* **Task objective**
In the data below, find the line containing "карпато-балканского, ц" and the line containing "неавторизованных сервисных центрах", then reproduce them and every line between, exactly. Omit pictures.

Input material Start Marker

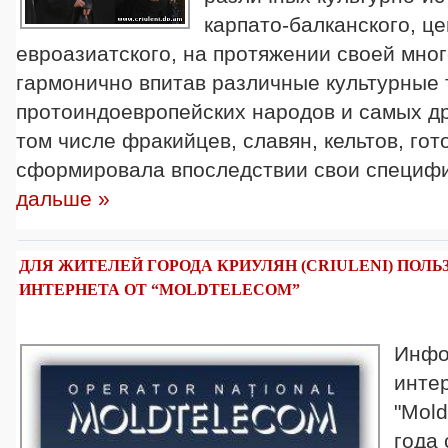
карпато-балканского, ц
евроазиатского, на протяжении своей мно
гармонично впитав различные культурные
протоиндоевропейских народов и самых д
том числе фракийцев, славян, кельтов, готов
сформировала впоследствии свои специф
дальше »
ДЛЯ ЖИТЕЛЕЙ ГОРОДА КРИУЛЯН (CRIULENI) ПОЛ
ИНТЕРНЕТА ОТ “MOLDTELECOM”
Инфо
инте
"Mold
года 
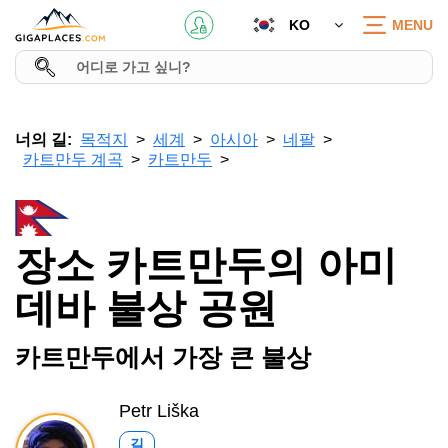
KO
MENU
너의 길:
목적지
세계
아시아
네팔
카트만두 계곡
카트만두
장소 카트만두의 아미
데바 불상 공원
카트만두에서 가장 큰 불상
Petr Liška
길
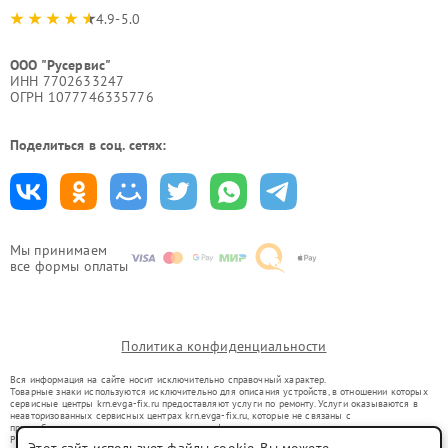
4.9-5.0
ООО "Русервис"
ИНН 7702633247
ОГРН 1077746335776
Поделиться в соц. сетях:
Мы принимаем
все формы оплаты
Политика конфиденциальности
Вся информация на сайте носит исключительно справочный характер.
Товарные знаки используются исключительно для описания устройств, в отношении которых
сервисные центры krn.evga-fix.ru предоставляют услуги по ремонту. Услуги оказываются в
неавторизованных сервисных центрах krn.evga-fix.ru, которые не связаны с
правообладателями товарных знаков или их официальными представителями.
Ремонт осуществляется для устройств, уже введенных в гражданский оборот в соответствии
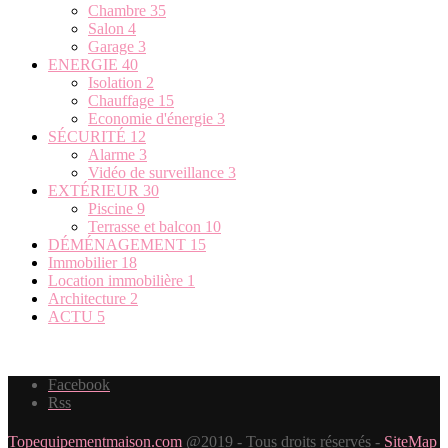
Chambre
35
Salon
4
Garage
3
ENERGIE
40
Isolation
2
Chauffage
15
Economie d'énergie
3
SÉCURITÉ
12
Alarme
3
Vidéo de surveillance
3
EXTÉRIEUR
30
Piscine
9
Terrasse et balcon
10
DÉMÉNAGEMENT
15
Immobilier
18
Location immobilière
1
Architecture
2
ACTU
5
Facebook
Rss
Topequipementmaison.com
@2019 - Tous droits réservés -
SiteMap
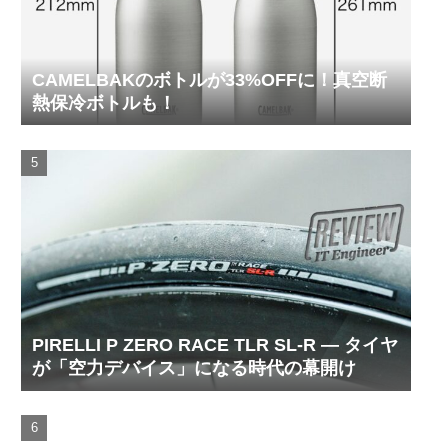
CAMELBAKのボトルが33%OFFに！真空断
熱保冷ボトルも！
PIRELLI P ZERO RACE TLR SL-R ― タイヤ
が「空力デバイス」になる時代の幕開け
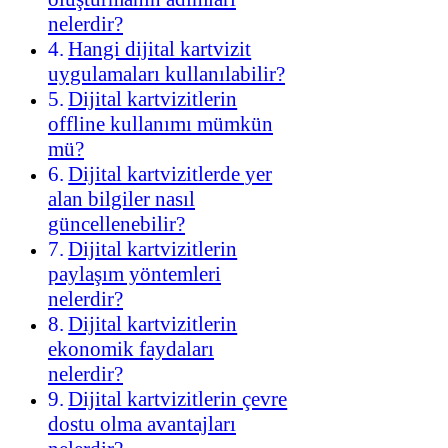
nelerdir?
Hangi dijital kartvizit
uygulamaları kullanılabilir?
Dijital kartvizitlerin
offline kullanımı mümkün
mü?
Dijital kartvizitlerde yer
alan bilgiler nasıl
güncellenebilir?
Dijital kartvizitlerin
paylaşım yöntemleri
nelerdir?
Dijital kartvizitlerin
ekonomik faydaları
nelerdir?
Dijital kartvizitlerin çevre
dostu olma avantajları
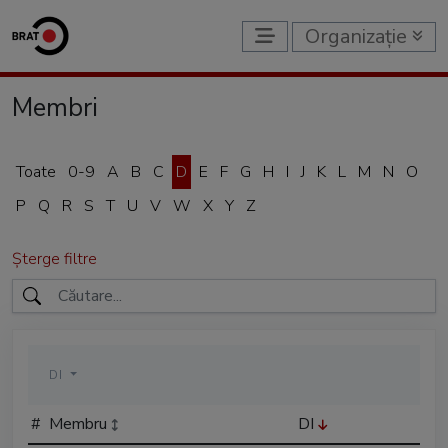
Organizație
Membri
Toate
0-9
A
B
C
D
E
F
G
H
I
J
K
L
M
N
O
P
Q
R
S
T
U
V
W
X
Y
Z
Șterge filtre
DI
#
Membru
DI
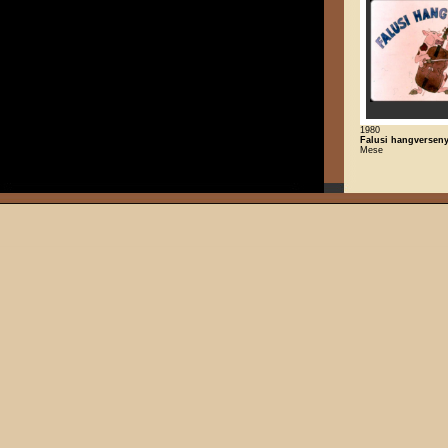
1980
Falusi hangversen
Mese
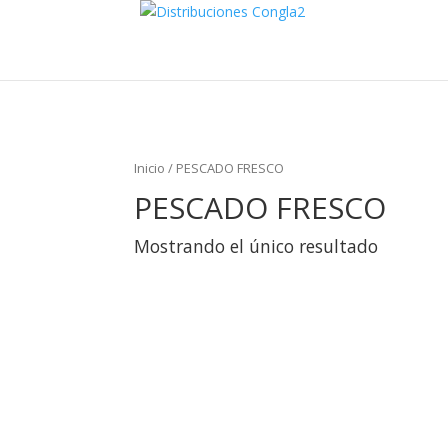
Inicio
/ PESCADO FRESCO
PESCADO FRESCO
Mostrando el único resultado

Input material End Marker
Input material Start Marker

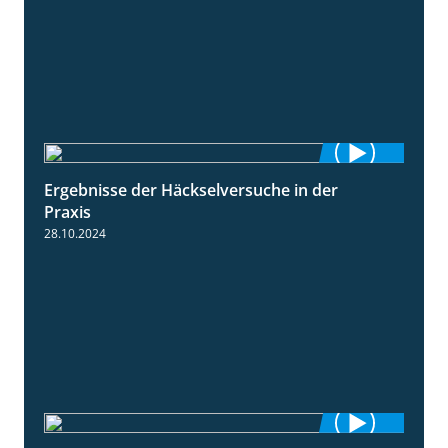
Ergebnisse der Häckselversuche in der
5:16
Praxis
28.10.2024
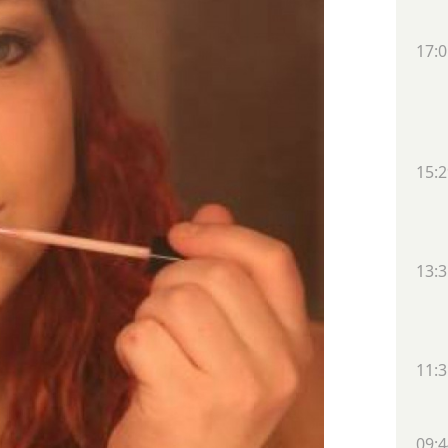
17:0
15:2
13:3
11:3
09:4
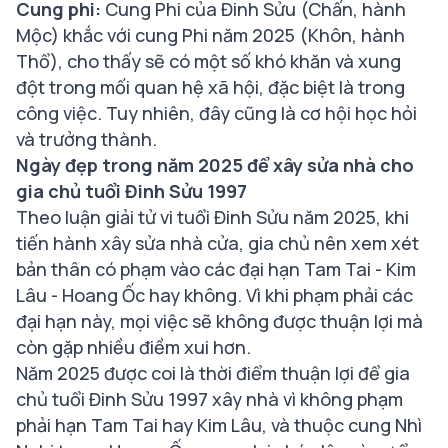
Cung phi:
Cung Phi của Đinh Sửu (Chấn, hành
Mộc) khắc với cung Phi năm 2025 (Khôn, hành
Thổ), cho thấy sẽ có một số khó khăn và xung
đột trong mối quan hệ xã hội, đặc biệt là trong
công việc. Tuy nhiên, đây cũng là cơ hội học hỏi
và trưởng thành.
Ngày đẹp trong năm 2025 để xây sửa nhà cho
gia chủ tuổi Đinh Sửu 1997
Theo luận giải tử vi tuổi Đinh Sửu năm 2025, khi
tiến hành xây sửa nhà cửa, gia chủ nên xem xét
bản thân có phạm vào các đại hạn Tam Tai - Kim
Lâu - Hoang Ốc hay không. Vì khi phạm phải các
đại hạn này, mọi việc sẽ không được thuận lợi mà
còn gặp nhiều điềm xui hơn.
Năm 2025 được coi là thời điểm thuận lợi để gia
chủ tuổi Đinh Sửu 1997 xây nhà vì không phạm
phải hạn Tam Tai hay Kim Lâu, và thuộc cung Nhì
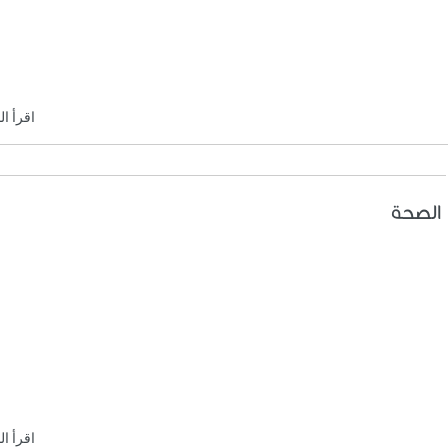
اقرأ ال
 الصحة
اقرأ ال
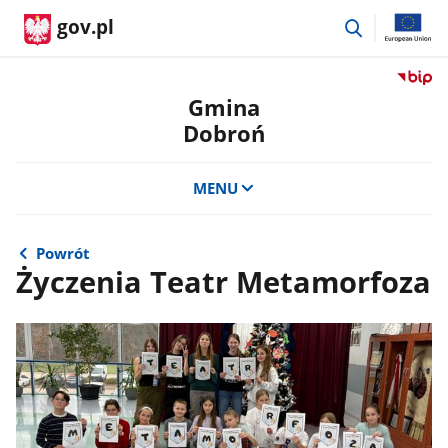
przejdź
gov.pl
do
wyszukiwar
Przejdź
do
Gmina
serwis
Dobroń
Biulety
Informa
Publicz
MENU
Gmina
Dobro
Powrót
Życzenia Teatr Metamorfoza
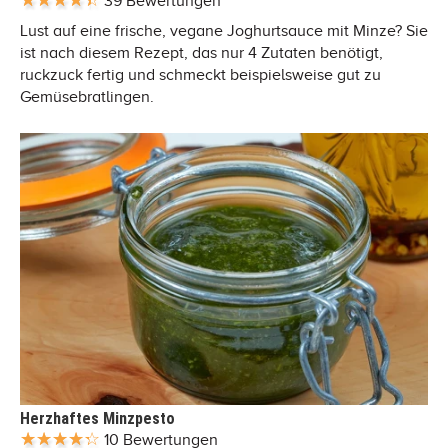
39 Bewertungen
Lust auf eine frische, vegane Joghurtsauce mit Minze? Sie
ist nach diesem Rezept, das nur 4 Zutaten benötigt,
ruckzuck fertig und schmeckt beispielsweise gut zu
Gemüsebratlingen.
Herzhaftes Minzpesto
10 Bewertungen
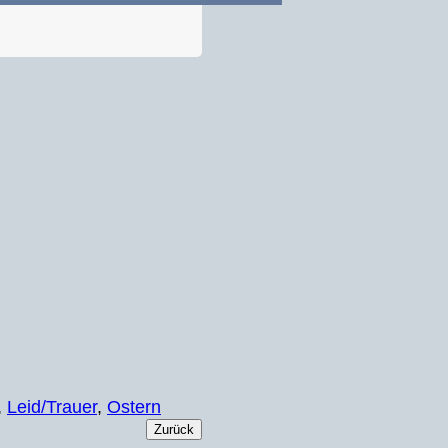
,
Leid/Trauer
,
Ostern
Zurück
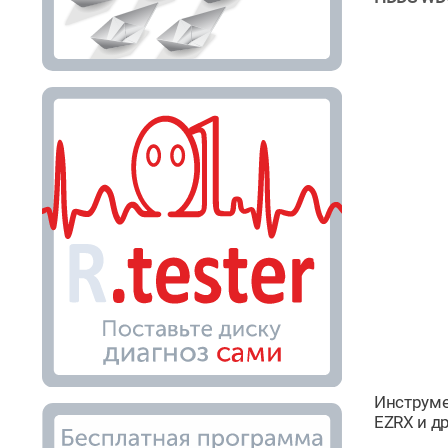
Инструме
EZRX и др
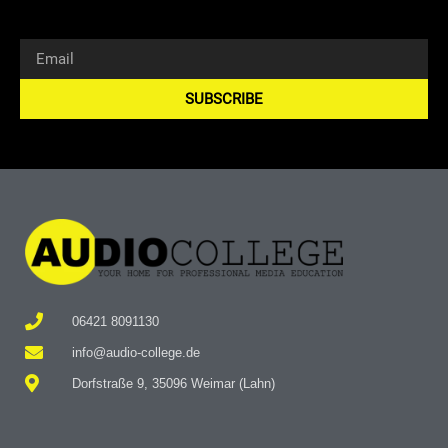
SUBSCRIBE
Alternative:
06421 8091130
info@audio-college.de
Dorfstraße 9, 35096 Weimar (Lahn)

Input material End Marker
Input material Start Marker

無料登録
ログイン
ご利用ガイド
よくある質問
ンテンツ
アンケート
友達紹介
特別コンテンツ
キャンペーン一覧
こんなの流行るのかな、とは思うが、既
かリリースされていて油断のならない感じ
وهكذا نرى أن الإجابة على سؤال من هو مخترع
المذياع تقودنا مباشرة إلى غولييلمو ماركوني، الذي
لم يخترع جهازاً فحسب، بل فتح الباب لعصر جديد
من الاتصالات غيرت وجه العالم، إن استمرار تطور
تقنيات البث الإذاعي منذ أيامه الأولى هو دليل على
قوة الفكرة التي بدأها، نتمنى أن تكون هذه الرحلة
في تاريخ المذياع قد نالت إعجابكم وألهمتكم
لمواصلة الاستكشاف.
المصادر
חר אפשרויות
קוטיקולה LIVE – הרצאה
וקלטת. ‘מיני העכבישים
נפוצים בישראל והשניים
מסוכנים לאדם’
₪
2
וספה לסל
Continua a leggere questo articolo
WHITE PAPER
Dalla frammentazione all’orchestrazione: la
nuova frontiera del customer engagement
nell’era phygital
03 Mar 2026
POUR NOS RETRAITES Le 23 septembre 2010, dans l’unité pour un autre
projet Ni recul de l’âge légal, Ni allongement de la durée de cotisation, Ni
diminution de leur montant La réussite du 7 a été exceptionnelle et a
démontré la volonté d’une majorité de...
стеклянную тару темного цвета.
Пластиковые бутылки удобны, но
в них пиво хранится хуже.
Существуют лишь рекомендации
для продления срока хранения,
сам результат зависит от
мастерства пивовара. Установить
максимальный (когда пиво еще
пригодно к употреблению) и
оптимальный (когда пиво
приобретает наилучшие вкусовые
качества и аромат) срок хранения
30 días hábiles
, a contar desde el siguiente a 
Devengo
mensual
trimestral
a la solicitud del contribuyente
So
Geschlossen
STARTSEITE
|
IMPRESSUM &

Input material End Marker

* **Answer space**
карпато-балканского, ц
евроазиатского, на протяжении своей мно
гармонично впитав различные культурные
протоиндоевропейских народов и самых д
том числе фракийцев, славян, кельтов, готов
сформировала впоследствии свои специф
дальше »
ДЛЯ ЖИТЕЛЕЙ ГОРОДА КРИУЛЯН (CRIULENI) ПОЛ
ИНТЕРНЕТА ОТ “MOLDTELECOM”
Инфо
инте
"Mold
года 
KO
MENU
너의 길:
목적지
세계
아시아
네팔
카트만두 계곡
카트만두
장소 카트만두의 아미
데바 불상 공원
카트만두에서 가장 큰 불상
Petr Liška
길
4.9-5.0
ООО "Русервис"
ИНН 7702633247
ОГРН 1077746335776
Поделиться в соц. сетях:
Мы принимаем
все формы оплаты
Политика конфиденциальности
Вся информация на сайте носит исключительно справочный характер.
Товарные знаки используются исключительно для описания устройств, в отношении которых
сервисные центры krn.evga-fix.ru предоставляют услуги по ремонту. Услуги оказываются в
неавторизованных сервисных центрах krn.evga-fix.ru, которые не связаны с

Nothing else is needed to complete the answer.